■ Task to carry out ■
Only these lines of the data below are wanted: the one with "dom 02/08/2026", the one with "sáb 01/08/2026", and any lines between them, each repeated exactly.

■ Excerpted records ■
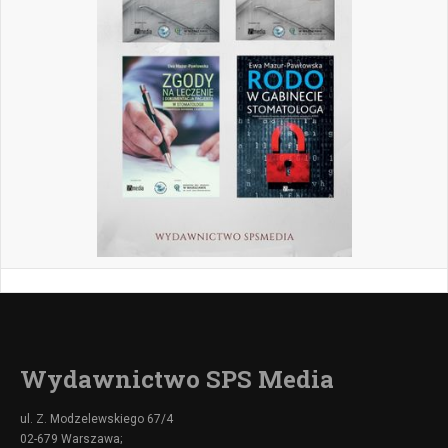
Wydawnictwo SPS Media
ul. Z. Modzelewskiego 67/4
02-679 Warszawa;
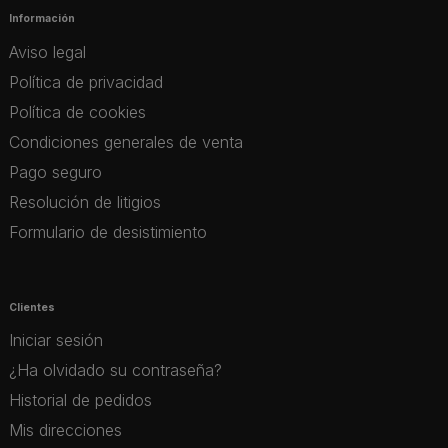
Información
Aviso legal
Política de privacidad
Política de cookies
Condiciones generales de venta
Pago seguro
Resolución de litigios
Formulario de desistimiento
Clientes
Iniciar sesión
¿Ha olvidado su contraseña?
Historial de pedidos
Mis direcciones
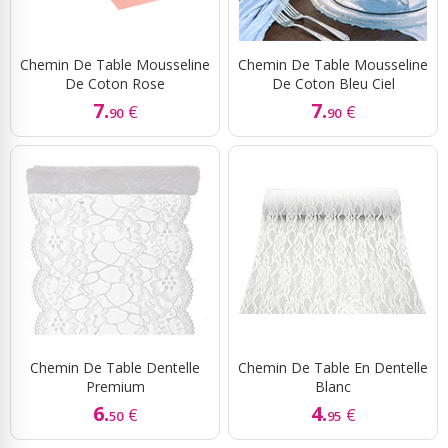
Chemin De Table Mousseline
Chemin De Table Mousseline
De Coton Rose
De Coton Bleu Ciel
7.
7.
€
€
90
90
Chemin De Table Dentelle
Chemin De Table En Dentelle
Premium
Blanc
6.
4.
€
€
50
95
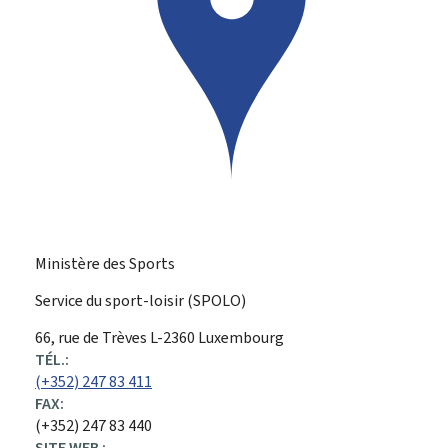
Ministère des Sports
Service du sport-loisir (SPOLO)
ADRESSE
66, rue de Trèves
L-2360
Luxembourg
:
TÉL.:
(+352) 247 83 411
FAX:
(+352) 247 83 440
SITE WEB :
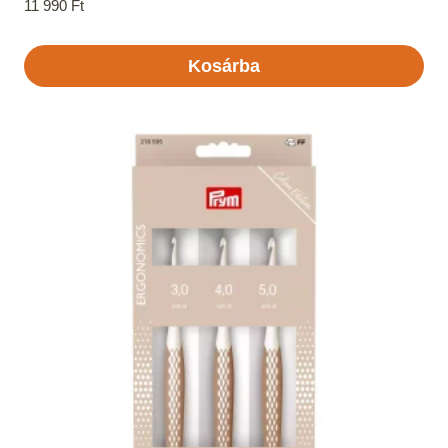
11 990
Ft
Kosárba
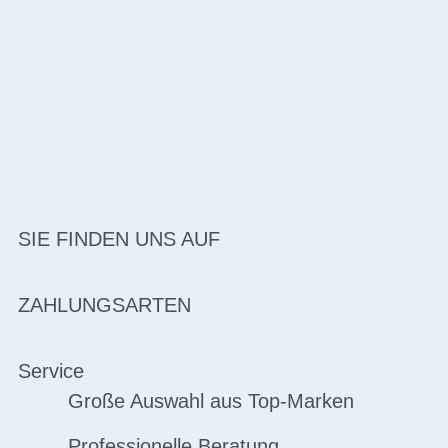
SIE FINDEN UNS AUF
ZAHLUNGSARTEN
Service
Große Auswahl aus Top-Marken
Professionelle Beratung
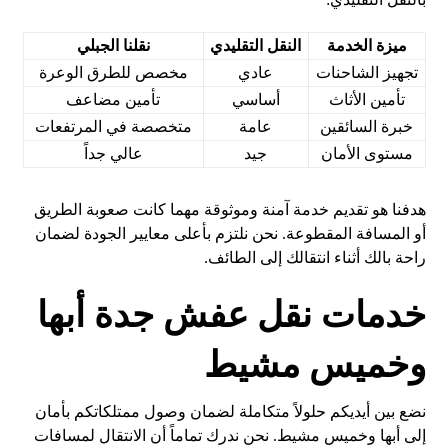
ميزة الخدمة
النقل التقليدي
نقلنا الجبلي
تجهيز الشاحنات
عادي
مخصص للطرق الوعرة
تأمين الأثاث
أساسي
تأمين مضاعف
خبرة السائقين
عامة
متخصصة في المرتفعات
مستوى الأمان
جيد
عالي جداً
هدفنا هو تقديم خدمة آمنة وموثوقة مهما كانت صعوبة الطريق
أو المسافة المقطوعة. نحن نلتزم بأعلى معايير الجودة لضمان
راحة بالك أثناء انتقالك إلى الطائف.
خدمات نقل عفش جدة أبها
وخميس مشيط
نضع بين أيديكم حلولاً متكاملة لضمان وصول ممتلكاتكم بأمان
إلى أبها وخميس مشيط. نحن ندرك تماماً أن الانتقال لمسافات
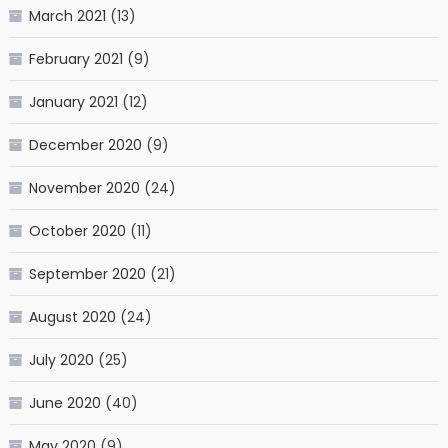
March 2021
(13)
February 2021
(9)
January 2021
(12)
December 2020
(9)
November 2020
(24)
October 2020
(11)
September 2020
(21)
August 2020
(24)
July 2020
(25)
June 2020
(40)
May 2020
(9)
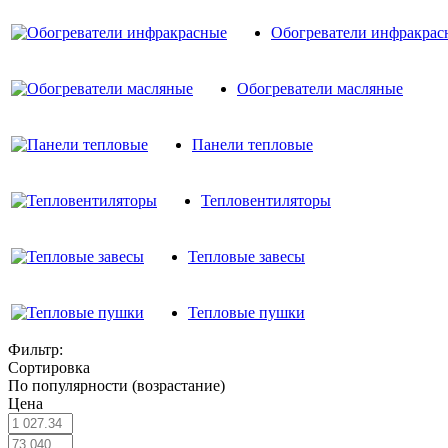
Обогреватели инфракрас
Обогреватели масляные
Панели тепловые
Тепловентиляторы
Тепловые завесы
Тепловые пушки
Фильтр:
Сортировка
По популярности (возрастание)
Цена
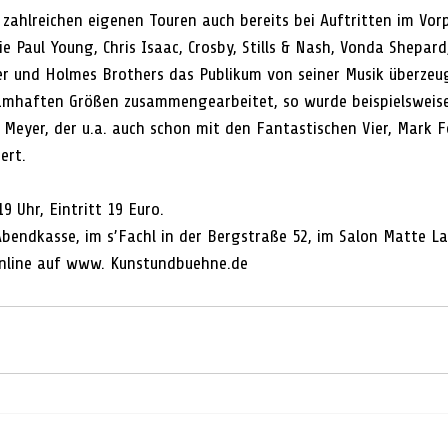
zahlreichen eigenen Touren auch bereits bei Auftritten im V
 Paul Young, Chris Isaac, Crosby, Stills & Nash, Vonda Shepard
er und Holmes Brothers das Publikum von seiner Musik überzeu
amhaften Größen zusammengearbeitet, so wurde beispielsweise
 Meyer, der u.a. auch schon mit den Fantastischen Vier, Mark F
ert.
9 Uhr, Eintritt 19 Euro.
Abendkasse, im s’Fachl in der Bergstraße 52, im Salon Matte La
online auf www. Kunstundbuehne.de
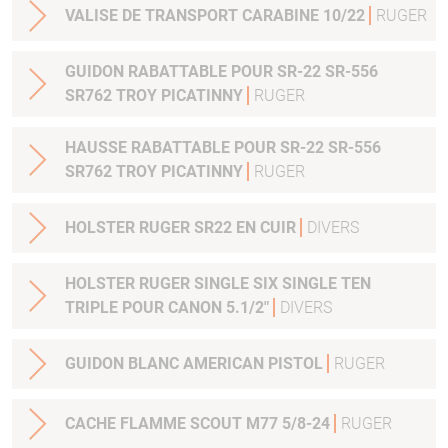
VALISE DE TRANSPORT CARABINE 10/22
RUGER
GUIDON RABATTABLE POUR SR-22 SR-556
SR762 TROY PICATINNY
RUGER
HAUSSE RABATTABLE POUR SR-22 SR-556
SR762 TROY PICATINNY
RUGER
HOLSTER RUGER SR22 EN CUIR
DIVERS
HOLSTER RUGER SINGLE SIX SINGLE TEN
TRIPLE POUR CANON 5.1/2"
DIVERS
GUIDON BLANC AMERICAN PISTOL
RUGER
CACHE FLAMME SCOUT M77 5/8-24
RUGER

---

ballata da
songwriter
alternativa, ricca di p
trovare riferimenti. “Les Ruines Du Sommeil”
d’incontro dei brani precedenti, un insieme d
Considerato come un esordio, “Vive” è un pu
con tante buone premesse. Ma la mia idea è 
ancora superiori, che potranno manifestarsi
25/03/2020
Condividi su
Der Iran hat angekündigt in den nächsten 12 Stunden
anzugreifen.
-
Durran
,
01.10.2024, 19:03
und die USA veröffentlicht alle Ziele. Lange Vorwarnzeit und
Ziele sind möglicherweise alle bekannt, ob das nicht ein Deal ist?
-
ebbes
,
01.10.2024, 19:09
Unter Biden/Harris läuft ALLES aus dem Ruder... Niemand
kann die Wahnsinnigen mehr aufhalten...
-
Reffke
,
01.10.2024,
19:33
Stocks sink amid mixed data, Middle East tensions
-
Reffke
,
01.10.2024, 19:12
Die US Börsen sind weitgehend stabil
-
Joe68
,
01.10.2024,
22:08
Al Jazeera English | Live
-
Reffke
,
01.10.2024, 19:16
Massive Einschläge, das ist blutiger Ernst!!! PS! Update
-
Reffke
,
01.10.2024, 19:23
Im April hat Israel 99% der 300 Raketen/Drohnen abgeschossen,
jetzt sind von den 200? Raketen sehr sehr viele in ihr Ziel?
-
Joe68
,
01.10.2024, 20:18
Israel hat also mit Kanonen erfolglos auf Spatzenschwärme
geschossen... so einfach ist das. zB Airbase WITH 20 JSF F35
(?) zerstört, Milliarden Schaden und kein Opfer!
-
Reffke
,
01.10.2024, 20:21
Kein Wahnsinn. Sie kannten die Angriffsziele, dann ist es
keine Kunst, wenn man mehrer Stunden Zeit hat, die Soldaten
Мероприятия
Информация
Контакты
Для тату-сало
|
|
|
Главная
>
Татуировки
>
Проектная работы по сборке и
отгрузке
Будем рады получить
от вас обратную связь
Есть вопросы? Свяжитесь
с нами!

---

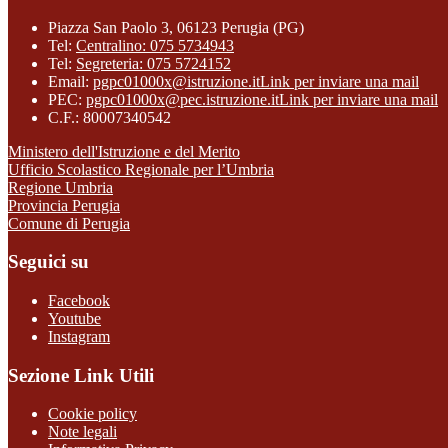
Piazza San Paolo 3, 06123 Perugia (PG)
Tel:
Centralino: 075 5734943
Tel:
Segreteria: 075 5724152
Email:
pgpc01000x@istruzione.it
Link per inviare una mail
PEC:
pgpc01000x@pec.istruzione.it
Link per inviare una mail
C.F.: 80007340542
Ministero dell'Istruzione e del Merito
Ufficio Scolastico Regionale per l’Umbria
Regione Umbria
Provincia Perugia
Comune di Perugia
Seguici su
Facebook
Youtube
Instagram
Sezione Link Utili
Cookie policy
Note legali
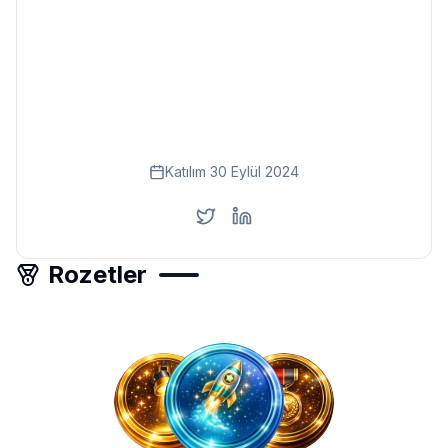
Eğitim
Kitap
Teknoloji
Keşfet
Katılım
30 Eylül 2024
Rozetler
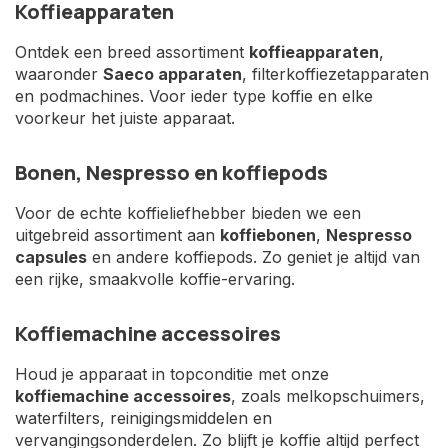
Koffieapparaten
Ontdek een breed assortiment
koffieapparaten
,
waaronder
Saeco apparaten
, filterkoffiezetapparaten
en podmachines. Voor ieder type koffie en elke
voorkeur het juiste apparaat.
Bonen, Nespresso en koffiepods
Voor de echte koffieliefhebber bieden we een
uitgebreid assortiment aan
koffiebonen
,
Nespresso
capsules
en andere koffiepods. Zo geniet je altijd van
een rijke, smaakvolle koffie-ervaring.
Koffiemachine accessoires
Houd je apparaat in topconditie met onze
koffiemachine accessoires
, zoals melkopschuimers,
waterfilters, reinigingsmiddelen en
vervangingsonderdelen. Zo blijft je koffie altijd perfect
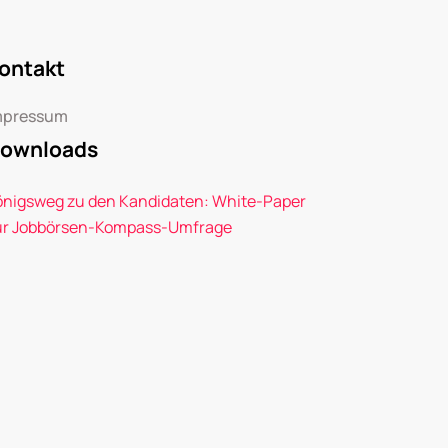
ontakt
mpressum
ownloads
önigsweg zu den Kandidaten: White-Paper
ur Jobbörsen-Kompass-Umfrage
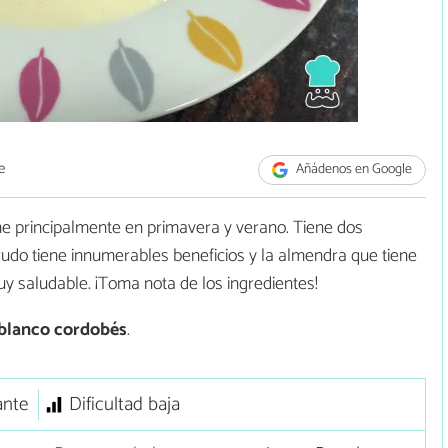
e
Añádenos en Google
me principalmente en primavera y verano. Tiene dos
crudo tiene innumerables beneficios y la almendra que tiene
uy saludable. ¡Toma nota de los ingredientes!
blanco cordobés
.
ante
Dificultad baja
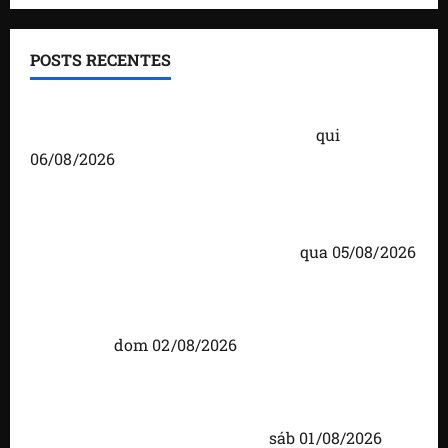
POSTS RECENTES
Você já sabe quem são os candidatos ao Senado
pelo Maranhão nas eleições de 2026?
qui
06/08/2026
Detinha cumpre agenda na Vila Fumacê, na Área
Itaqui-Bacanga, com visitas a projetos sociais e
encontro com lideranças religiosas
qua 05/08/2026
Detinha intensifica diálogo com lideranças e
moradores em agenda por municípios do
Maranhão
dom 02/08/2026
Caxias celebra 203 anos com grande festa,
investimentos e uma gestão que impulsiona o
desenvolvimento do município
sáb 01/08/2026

■ Result of this exercise ■
dom 02/08/2026
Caxias celebra 203 anos com grande festa,
investimentos e uma gestão que impulsiona o
desenvolvimento do município
sáb 01/08/2026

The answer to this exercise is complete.